In the past several months, I have been in four meetings with four different businesses when the discussions took exactly the same turn.
We were talking about new ways to grow. However, they didn't want to talk about new ways. They wanted to know how to turn their ideas into reality.
The companies were very different. One was a conglomerate, another made appliances, the third was an insurance company and the fourth was a manufacturer for communications and data communications systems. And they all faced the same challenge: they had no shortage of new ideas, but they faced internal barriers in finding ways to make them happen.
At the communications company, a real nerve was struck with this turn in conversation and statements like these gushed forth:
We often know where to go but not how to get going...
We are always running growth on a "shoe string" budget. We never have a full complement of the resources we need. They are scattered about...
Antibodies to growth abound around here...
So what are the organizational characteristics that get in the way of growth? After exploring this issue with dozens of executives we have seen a consistent pattern of behaviours that conspire to restrain growth. The highlights of these patterns fall into six categories:
Tightly held corporate beliefs
There were very strong beliefs at the conglomerate, but only one was written down. They shunned businesses that could have large potential liabilities or are characterized by lower profit margins and high fixed costs. They revered their high debt rating. Finally, they could never accept a minority position in a venture.

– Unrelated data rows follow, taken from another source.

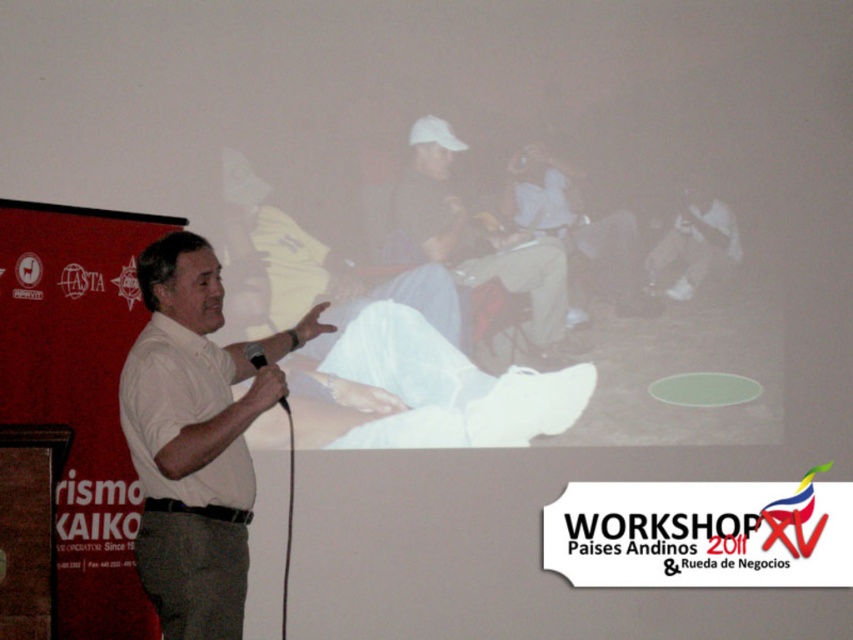 Question: Is matte white shirt at center closer to the viewer compared to matte black shirt at center?

Choices:
 (A) no
 (B) yes

Answer: (B)

Question: Can you confirm if matte black shirt at center is bigger than light beige pants at center?

Choices:
 (A) yes
 (B) no

Answer: (A)

Question: Which point is closer to the camera?

Choices:
 (A) (180, 496)
 (B) (231, 148)

Answer: (A)

Question: Is white shirt at center to the right of matte white shirt at center from the viewer's perspective?

Choices:
 (A) yes
 (B) no

Answer: (B)

Question: Which object appears closest to the camera in this image?

Choices:
 (A) white matte shirt at center
 (B) matte white shirt at center
 (C) matte black shirt at center
 (D) white shirt at center

Answer: (D)

Question: Estimate the real-world distances between objects in this image. Which object is farther from the black matte microphone at center?

Choices:
 (A) white matte shirt at center
 (B) light beige pants at center
 (C) matte black shirt at center
 (D) matte white shirt at center

Answer: (A) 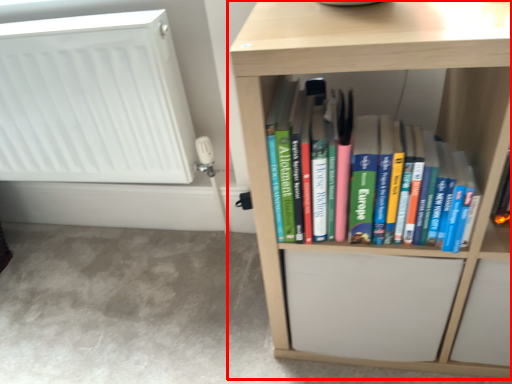 Question: Considering the relative positions of shelf (annotated by the red box) and radiator in the image provided, where is shelf (annotated by the red box) located with respect to the staircase?

Choices:
 (A) right
 (B) left

Answer: (A) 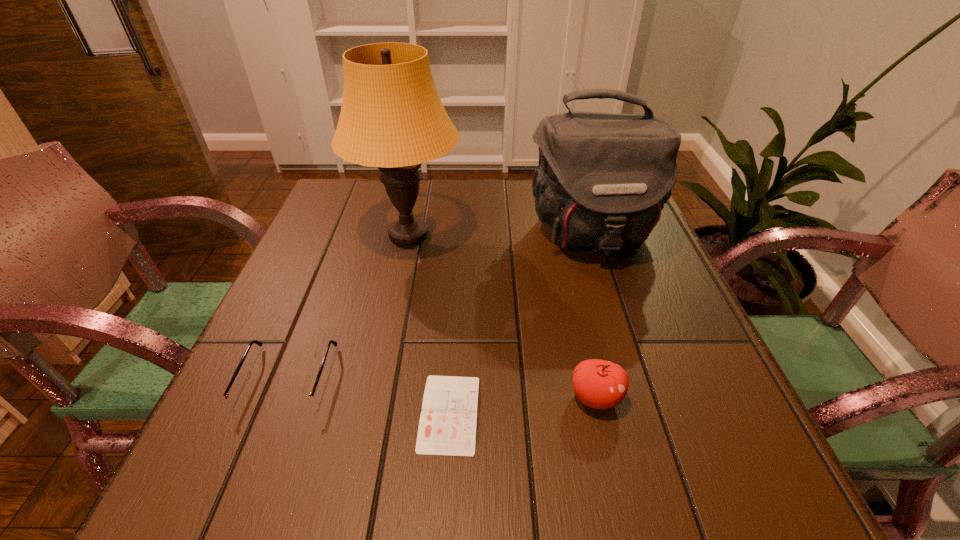 This screenshot has height=540, width=960. I want to click on lampshade, so click(x=391, y=117).

Find the location of `shoulder bag`. shoulder bag is located at coordinates (602, 180).

Identify the location of apple. (599, 384).

Where is `spectacles`? spectacles is located at coordinates (242, 402).

Where is `the shortest object`? The width and height of the screenshot is (960, 540). the shortest object is located at coordinates (447, 426).

This screenshot has height=540, width=960. I want to click on free space located 0.290m on the front of the tallest object, so click(379, 374).

The image size is (960, 540). In order to click on free spot located 0.300m on the open flap of the second tallest object in this screenshot , I will do `click(639, 383)`.

This screenshot has width=960, height=540. What are the coordinates of `free space located 0.070m on the back of the apple` in the screenshot? It's located at (584, 347).

At what (x,y) coordinates should I click in order to perform the action: click on free spot located 0.070m at the hinge ends of the fourth tallest object. Please return your answer as a coordinate pair (x, y). The image size is (960, 540). Looking at the image, I should click on (257, 457).

You are a GUI agent. You are given a task and a screenshot of the screen. Output one action in this format:
    pyautogui.click(x=<x>, y=<y>)
    Task: Click on the vacant space located 0.250m on the right of the shortest object
    Image resolution: width=960 pixels, height=540 pixels.
    Given the screenshot: What is the action you would take?
    pyautogui.click(x=632, y=413) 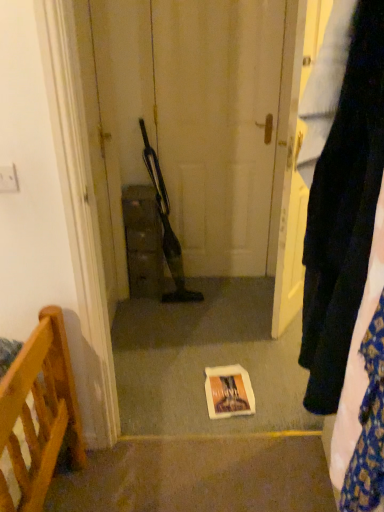 Describe the element at coordinates (228, 392) in the screenshot. I see `white paper bag at center` at that location.

From the picture: What is the approximate height of matte brown cabinet at center?

It is 25.96 inches.

Locate an element on the screen. This screenshot has width=384, height=512. velvet dark blue pants at right is located at coordinates pyautogui.click(x=340, y=190).

The image size is (384, 512). What are the coordinates of `white paper bag at center` in the screenshot? It's located at (228, 392).

How much distance is there between velvet dark blue pants at right and matte brown cabinet at center?

1.54 meters.

Looking at this image, from a real-world perspective, which object rests below the other?

matte brown cabinet at center.

From the image's perspective, between velvet dark blue pants at right and matte brown cabinet at center, who is located below?

velvet dark blue pants at right, from the image's perspective.

Could you tell me if velvet dark blue pants at right is facing matte brown cabinet at center?

No, velvet dark blue pants at right is not facing towards matte brown cabinet at center.

Is matte brown cabinet at center oriented towards white paper bag at center?

No, matte brown cabinet at center is not facing towards white paper bag at center.

Considering the relative sizes of matte brown cabinet at center and white paper bag at center in the image provided, is matte brown cabinet at center taller than white paper bag at center?

Yes.

From the image's perspective, who appears lower, matte brown cabinet at center or white paper bag at center?

white paper bag at center, from the image's perspective.

Measure the distance from matte brown cabinet at center to white paper bag at center.

The distance of matte brown cabinet at center from white paper bag at center is 34.05 inches.

Is matte brown cabinet at center at the back of white paper bag at center?

white paper bag at center is not turned away from matte brown cabinet at center.

From the image's perspective, which object appears higher, white paper bag at center or matte brown cabinet at center?

From the image's view, matte brown cabinet at center is above.

What are the coordinates of `cabinetry located above the white paper bag at center (from the image's perspective)` in the screenshot? It's located at (143, 241).

Where is `copy below the velvet dark blue pants at right (from a real-world perspective)`? copy below the velvet dark blue pants at right (from a real-world perspective) is located at coordinates click(228, 392).

Considering the sizes of objects velvet dark blue pants at right and white paper bag at center in the image provided, who is shorter, velvet dark blue pants at right or white paper bag at center?

Standing shorter between the two is white paper bag at center.

Can you see velvet dark blue pants at right touching white paper bag at center?

No, velvet dark blue pants at right is not in contact with white paper bag at center.

Based on the photo, from the image's perspective, is velvet dark blue pants at right positioned above or below white paper bag at center?

Clearly, from the image's perspective, velvet dark blue pants at right is above white paper bag at center.

Between matte brown cabinet at center and velvet dark blue pants at right, which one has larger size?

With larger size is matte brown cabinet at center.

From the image's perspective, who appears lower, matte brown cabinet at center or velvet dark blue pants at right?

velvet dark blue pants at right appears lower in the image.

How different are the orientations of matte brown cabinet at center and velvet dark blue pants at right in degrees?

There is a 96.5-degree angle between the facing directions of matte brown cabinet at center and velvet dark blue pants at right.

Could you tell me if matte brown cabinet at center is facing velvet dark blue pants at right?

No, matte brown cabinet at center is not turned towards velvet dark blue pants at right.

Is point (226, 414) positioned behind point (346, 297)?

Yes, it is.

Is white paper bag at center inside the boundaries of velvet dark blue pants at right, or outside?

white paper bag at center cannot be found inside velvet dark blue pants at right.

Is white paper bag at center wider or thinner than velvet dark blue pants at right?

In the image, white paper bag at center appears to be wider than velvet dark blue pants at right.

Which of these two, white paper bag at center or velvet dark blue pants at right, is bigger?

With larger size is velvet dark blue pants at right.

The image size is (384, 512). What are the coordinates of `cabinetry that appears below the velvet dark blue pants at right (from a real-world perspective)` in the screenshot? It's located at pos(143,241).

Image resolution: width=384 pixels, height=512 pixels. I want to click on cabinetry located behind the white paper bag at center, so click(x=143, y=241).

From the image, which object appears to be farther from velvet dark blue pants at right, matte brown cabinet at center or white paper bag at center?

matte brown cabinet at center lies further to velvet dark blue pants at right than the other object.

Which object lies nearer to the anchor point white paper bag at center, matte brown cabinet at center or velvet dark blue pants at right?

Among the two, matte brown cabinet at center is located nearer to white paper bag at center.

Considering their positions, is white paper bag at center positioned further to velvet dark blue pants at right than matte brown cabinet at center?

matte brown cabinet at center is further to velvet dark blue pants at right.

Based on their spatial positions, is velvet dark blue pants at right or white paper bag at center closer to matte brown cabinet at center?

Based on the image, white paper bag at center appears to be nearer to matte brown cabinet at center.

Based on their spatial positions, is white paper bag at center or velvet dark blue pants at right closer to matte brown cabinet at center?

white paper bag at center is closer to matte brown cabinet at center.

From the image, which object appears to be farther from white paper bag at center, velvet dark blue pants at right or matte brown cabinet at center?

The object further to white paper bag at center is velvet dark blue pants at right.

Locate an element on the screen. Image resolution: width=384 pixels, height=512 pixels. copy located between velvet dark blue pants at right and matte brown cabinet at center in the depth direction is located at coordinates click(228, 392). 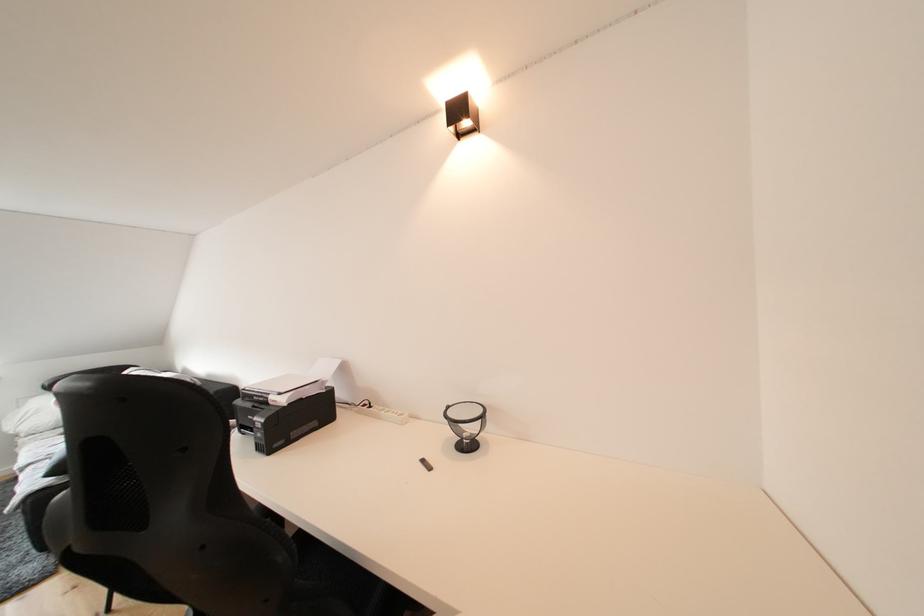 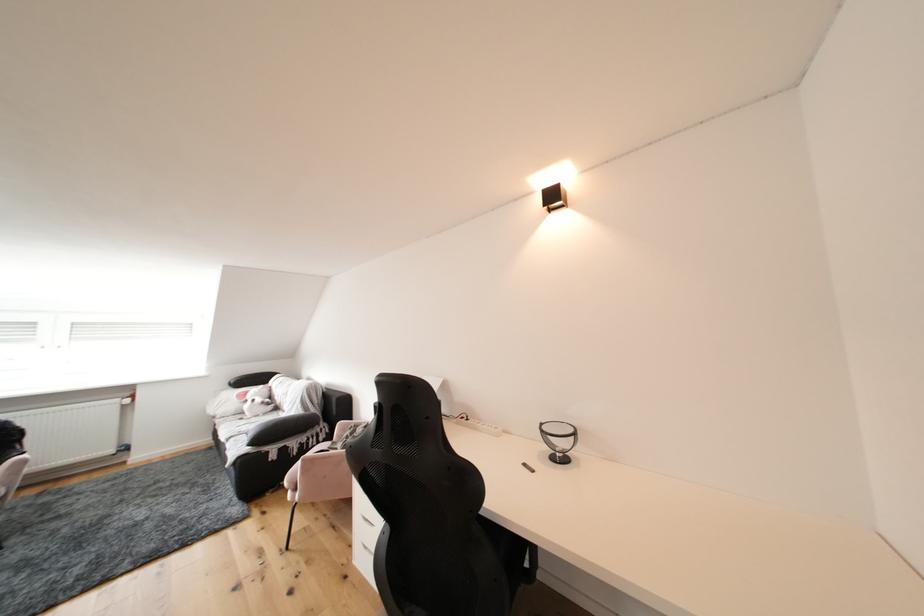 Locate, in the second image, the point that corresponds to (x=458, y=416) in the first image.

(553, 432)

These combined to significantly constrict the range of growth opportunities that see the light of day. What are your beliefs that could be doing the same?
Business planning practices
Many do very good budgeting and reasonable short-term planning. But the short-term plans often fail to capture longer-term growth gaps.
The planning process is annual - limiting the window into which growth opportunities can be brought forward. How many great ideas make the September-to-October window before next year's budget is frozen? Many must wait for the next budget cycle.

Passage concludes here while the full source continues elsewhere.